WORK REQUIRED - When the string "click" occurs in a line of the records, show that line.

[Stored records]
--*--

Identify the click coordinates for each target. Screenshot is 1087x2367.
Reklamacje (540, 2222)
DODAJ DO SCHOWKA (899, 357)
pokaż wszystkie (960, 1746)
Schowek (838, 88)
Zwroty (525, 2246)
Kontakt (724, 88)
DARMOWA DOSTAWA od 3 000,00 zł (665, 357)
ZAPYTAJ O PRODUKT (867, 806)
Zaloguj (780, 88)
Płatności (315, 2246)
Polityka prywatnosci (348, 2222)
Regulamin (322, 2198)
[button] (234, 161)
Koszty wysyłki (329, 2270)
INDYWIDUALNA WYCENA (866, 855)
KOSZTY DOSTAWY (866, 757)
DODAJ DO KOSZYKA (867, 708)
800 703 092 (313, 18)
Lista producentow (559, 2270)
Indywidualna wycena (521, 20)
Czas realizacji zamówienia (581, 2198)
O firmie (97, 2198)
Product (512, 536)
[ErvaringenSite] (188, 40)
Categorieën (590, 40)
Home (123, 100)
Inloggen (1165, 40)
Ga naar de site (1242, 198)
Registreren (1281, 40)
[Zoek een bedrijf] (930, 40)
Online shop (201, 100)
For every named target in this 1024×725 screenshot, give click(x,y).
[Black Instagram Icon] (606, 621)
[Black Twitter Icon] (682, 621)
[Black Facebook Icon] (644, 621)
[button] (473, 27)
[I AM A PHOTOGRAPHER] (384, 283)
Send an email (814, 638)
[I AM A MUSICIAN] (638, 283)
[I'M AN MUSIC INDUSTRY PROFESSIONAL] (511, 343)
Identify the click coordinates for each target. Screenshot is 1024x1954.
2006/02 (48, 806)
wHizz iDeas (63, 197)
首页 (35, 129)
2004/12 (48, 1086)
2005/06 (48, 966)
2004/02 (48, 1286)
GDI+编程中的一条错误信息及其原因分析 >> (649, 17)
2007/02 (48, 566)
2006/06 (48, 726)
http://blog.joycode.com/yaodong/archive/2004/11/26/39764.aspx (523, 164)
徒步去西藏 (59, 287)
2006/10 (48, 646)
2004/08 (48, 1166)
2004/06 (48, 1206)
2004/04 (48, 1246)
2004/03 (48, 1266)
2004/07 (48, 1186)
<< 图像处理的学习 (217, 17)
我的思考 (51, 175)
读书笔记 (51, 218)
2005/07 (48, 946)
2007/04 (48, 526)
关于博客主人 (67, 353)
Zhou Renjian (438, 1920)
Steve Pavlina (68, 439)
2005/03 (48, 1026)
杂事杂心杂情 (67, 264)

--*--

ANSWER TO THIS EXERCISE -
Identify the click coordinates for each target. Screenshot is 1087x2367.
For every named target in this 1024×725 screenshot, give click(x,y).
Identify the click coordinates for each target. Screenshot is 1024x1954.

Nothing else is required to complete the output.